Brett was born of parents who were both of mixed heritage. His mother, Betty Tso-Nakai, was half Navajo and half German, his father Al Nakai had one Mexican grandmother. Given the strength of Navajo tribal and cultural identity, the 'mixed blood' heritage was a bit of an issue for him growing up but other factors balanced it out.
The first of which is that his paternal grandfather, Charlie, was a Singer of the People, a priest and shaman who knows the sacred ceremonies, songs and dances of the people and performs many of the rituals of Navajo spiritual life. Singers are uncommon enough and revered enough that they tend to become defacto community leaders (not unlike ministers and pastors of Christian churches). Charlie suspected that Brett was destined to follow in his footsteps from the day of the boy's birth and took pains to be a part of his life even before Brett's 'gift' manifested at ten or so.
A few months after Brett turned ten, he started receiving visions. Scraps and flashes of sight and sound of things occurring elsewhere. Touching an old rifle might make him scream and hide in his room for hours, taking about battles he couldn't know anything about or lost in his own mind, holding a tuft of rabbit fur and seeing the buck's life, from beginning to end. Not just psychic, but /strongly/ so. More than he could possibly control, in fact. Doctors from the local hospital were sure the boy was suffering the beginnings of paranoid delusions and medicated him heavily. His grandfather disagreed and with his parent's permission, took Brett far out into the more sparsely populated area of the land, to his hogan near Many Ruins canyon, weened him off the drugs and started teaching him in earnest, rather than just feeding him bits of lore in the form of children's stories.
The next six years passed in what was essentially an apprenticeship. Brett saw his parents on holidays and at the occasional social event, but mostly he and his grandfather lived the life of their ancestors, hunting, trapping, gathering, a little farming and animal husbandry and a lot of meditation, ritual and instruction. Brett eventually discovered a deep and abiding faith in the rituals and ways of his people, their gods and spirits. He learned the Blessing Way and the other important rituals, using the stability and beauty and order of those rites to keep the chaos and turmoil of his 'gift' at bay. The two of them became convinced that because the visions started with an image of a flood and often came when storms were happening that he had been picked by Tonenili, the god of water to warn his people of disasters and follow his grandfather as a Singer.
Adulthood
Shortly after Brett's sixteenth birthday, he was hit by his most powerful and disturbing vision ever. A flood of darkness and hate and evil that would wipe out the People and all the rest of humanity. And in the water, the cthonic primordial enemy of mankind, Tieholtsodi, the water-monster. A symbol of destruction and force, death and evil. And there was the sense that the dark god sensed Brett as well, dimly but certainly knowing there was at least one person who knew it was stirring and planning the end of all mankind.

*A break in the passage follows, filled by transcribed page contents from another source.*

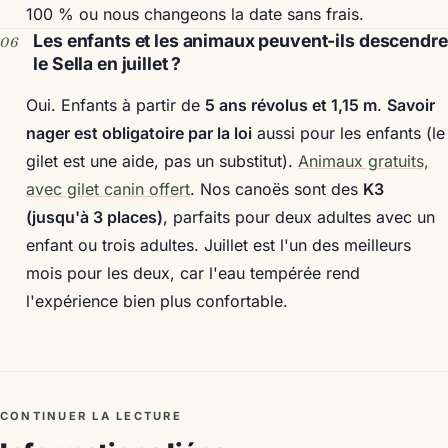
100 % ou nous changeons la date sans frais.
Les enfants et les animaux peuvent-ils descendre
le Sella en juillet ?
Oui. Enfants à partir de
5 ans révolus et 1,15 m
.
Savoir
nager est obligatoire par la loi
aussi pour les enfants (le
gilet est une aide, pas un substitut).
Animaux gratuits,
avec gilet canin offert
. Nos canoës sont des
K3
(jusqu'à 3 places)
, parfaits pour deux adultes avec un
enfant ou trois adultes. Juillet est l'un des meilleurs
mois pour les deux, car l'eau tempérée rend
l'expérience bien plus confortable.
CONTINUER LA LECTURE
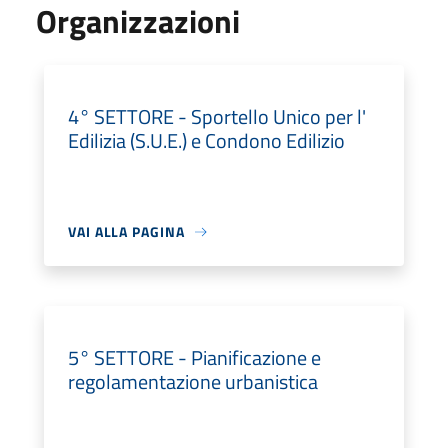
Organizzazioni
4° SETTORE - Sportello Unico per l'
Edilizia (S.U.E.) e Condono Edilizio
VAI ALLA PAGINA
5° SETTORE - Pianificazione e
regolamentazione urbanistica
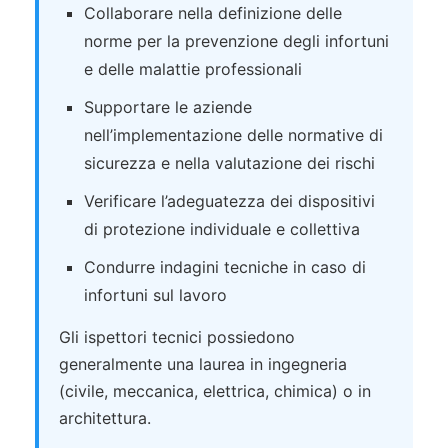
Collaborare nella definizione delle
norme per la prevenzione degli infortuni
e delle malattie professionali
Supportare le aziende
nell’implementazione delle normative di
sicurezza e nella valutazione dei rischi
Verificare l’adeguatezza dei dispositivi
di protezione individuale e collettiva
Condurre indagini tecniche in caso di
infortuni sul lavoro
Gli ispettori tecnici possiedono
generalmente una laurea in ingegneria
(civile, meccanica, elettrica, chimica) o in
architettura.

Not to put it too bluntly, Brett panicked. He couldn't handle the thought of being known to such an ancient and horrible evil and he couldn't even begin to imagine what he'd have to do to help stop something like that. Unable to stay, afraid of disappointing his Grandfather and needing to just run and put the small world of the Navajo reservation behind him, he hopped a bus the next day, eventually ending up in Las Vegas.

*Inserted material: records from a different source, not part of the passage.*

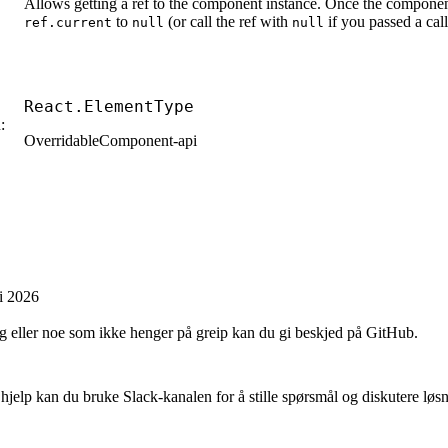
Allows getting a ref to the component instance. Once the componen
to
(or call the ref with
if you passed a cal
ref.current
null
null
React
.
ElementType
:
OverridableComponent-api
li 2026
 eller noe som ikke henger på greip kan du gi beskjed på GitHub.
 hjelp kan du bruke Slack-kanalen for å stille spørsmål og diskutere løsn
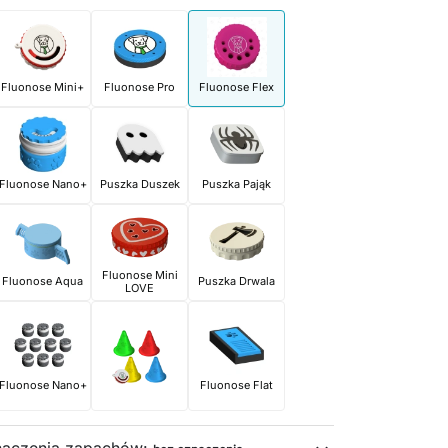
Fluonose Mini+
Fluonose Pro
Fluonose Flex
Fluonose Nano+
Puszka Duszek
Puszka Pająk
Fluonose Mini
Fluonose Aqua
Puszka Drwala
LOVE
Fluonose Nano+
Fluonose Flat
naczenia zapachów:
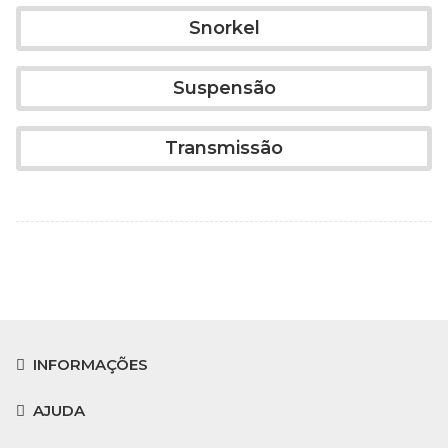
Snorkel
Suspensão
Transmissão
INFORMAÇÕES
AJUDA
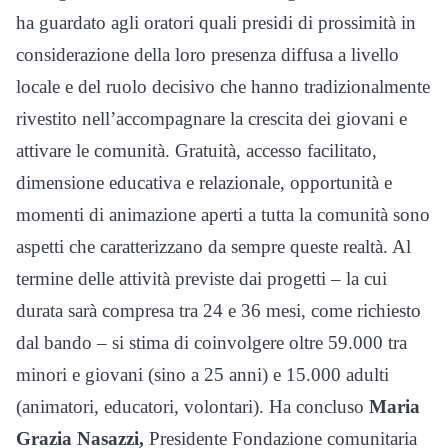
ha guardato agli oratori quali presidi di prossimità in
considerazione della loro presenza diffusa a livello
locale e del ruolo decisivo che hanno tradizionalmente
rivestito nell’accompagnare la crescita dei giovani e
attivare le comunità. Gratuità, accesso facilitato,
dimensione educativa e relazionale, opportunità e
momenti di animazione aperti a tutta la comunità sono
aspetti che caratterizzano da sempre queste realtà. Al
termine delle attività previste dai progetti – la cui
durata sarà compresa tra 24 e 36 mesi, come richiesto
dal bando – si stima di coinvolgere oltre 59.000 tra
minori e giovani (sino a 25 anni) e 15.000 adulti
(animatori, educatori, volontari). Ha concluso
Maria
Grazia Nasazzi,
Presidente Fondazione comunitaria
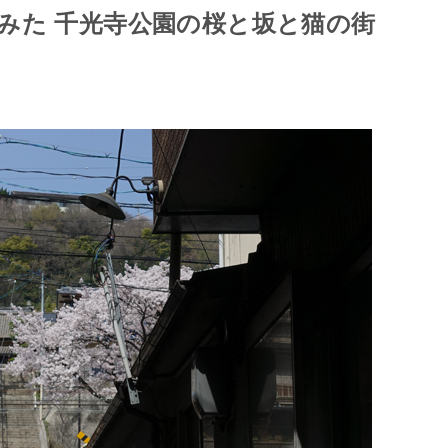
みた 千光寺公園の桜と坂と猫の街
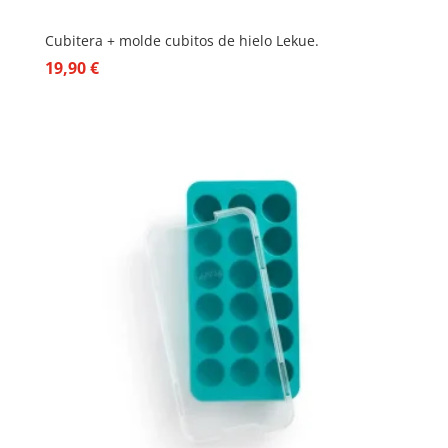
Cubitera + molde cubitos de hielo Lekue.
19,90
€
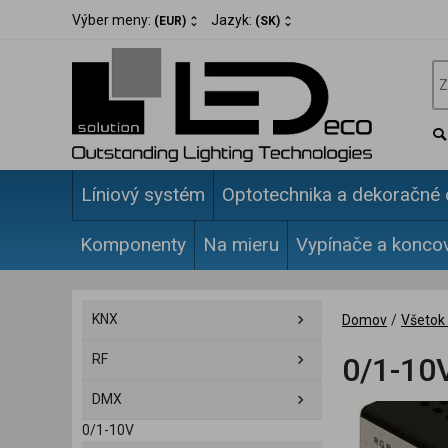
Výber meny:
Jazyk:
(EUR)
(SK)
Líniový systém
Optotechnika a dekoračné 
Komponenty
Na mieru
Vypínače a konco
KNX
Domov
/
Všetok 
RF
0/1-10
DMX
0/1-10V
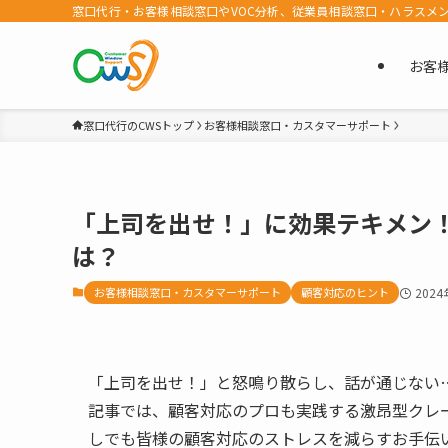
窓口代行・お客様相談窓口やVOC分析、従業員相談窓口・ハラスメ
お客
窓口代行のCWSトップ
お客様相談窓口・カスタマーサポート
「上司を出せ！」に効果テキメン！
は？
お客様相談窓口・カスタマーサポート
顧客対応のヒント
202
「上司を出せ！」と怒鳴り散らし、話が通じない
記事では、顧客対応のプロも実践する激昂型クレ
しでも皆様の顧客対応のストレスを減らすお手伝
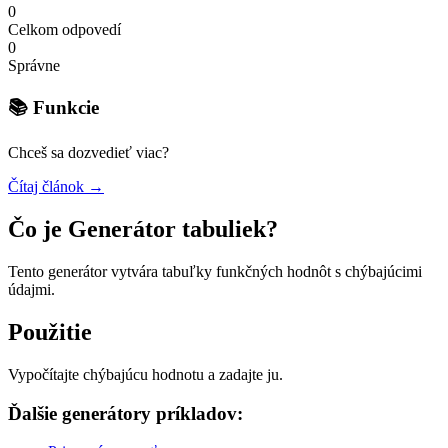
0
Celkom odpovedí
0
Správne
📚 Funkcie
Chceš sa dozvedieť viac?
Čítaj článok →
Čo je Generátor tabuliek?
Tento generátor vytvára tabuľky funkčných hodnôt s chýbajúcimi
údajmi.
Použitie
Vypočítajte chýbajúcu hodnotu a zadajte ju.
Ďalšie generátory príkladov:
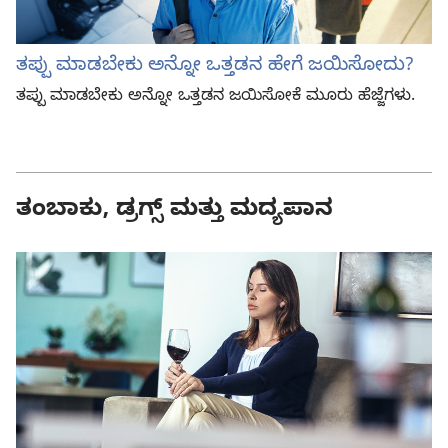
ತಪ್ಪು ಮಾಡಬೇಕು ಅನ್ನೋ ಒತ್ತಡನ ಹೇಗೆ ಜಯಿಸೋದು?
ತಪ್ಪು ಮಾಡಬೇಕು ಅನ್ನೋ ಒತ್ತಡನ ಜಯಿಸೋಕೆ ಮೂರು ಹೆಜ್ಜೆಗಳು.
ತಂಬಾಕು, ಡ್ರಗ್ಸ್ ಮತ್ತು ಮದ್ಯಪಾನ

The great thing about Las Vegas, from the point of a teenage runaway, is that nobody /really/ cares if you're eighteen as long as you aren't drinking, trying to rent a car or winning anything at a casino. And nobody really asks for proof of ID when they are hiring a dishwasher or busboy. The next few years passed as Brett picked up odd job after odd job, sometimes picking up flack for wearing his gloves, sometimes cheated out his wages like the rest of the 'migrant' workers, sometimes making enough money to live well and sometimes so poor that he was glad a meal came with most of his jobs. He got older, wiser, tougher and a little smarter. But he didn't, couldn't, get rid of his psychic powers or give up the ways of his people.

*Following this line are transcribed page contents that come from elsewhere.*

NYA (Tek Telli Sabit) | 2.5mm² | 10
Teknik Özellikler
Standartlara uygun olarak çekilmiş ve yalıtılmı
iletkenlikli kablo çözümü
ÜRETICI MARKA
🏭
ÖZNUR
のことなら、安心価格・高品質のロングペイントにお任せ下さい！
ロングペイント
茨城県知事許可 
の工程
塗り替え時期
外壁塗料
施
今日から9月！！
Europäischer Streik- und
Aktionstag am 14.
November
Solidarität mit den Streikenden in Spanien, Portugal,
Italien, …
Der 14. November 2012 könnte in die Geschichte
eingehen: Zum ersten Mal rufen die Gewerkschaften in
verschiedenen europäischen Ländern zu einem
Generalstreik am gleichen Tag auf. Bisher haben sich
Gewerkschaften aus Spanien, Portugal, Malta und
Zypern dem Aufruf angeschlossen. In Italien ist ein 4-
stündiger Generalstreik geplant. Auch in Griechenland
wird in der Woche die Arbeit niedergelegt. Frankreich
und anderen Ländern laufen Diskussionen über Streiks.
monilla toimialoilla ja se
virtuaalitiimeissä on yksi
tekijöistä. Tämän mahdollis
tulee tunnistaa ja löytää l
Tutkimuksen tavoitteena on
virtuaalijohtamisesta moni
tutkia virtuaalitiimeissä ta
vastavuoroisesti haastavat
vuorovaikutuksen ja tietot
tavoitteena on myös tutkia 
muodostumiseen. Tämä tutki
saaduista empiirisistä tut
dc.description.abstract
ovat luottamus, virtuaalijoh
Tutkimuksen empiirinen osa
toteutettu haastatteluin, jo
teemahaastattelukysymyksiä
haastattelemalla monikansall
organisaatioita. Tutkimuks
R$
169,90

Acting as a lay-healer for some of the undocumented workers, homeless types and others he worked with on a day to day basis seemed natural and right to Brett. And Tonenili apparently approved, still granting Brett some favors and sending the minor spirits, the Air Children, Flint Boys and others to help smooth Brett's way where possible. Water always wears down that which opposes it, even stone. Even people. And if Brett will not accept his fate now, well, he will. That resistance will crumble the same way stone is worn away to make the Grand Canyon.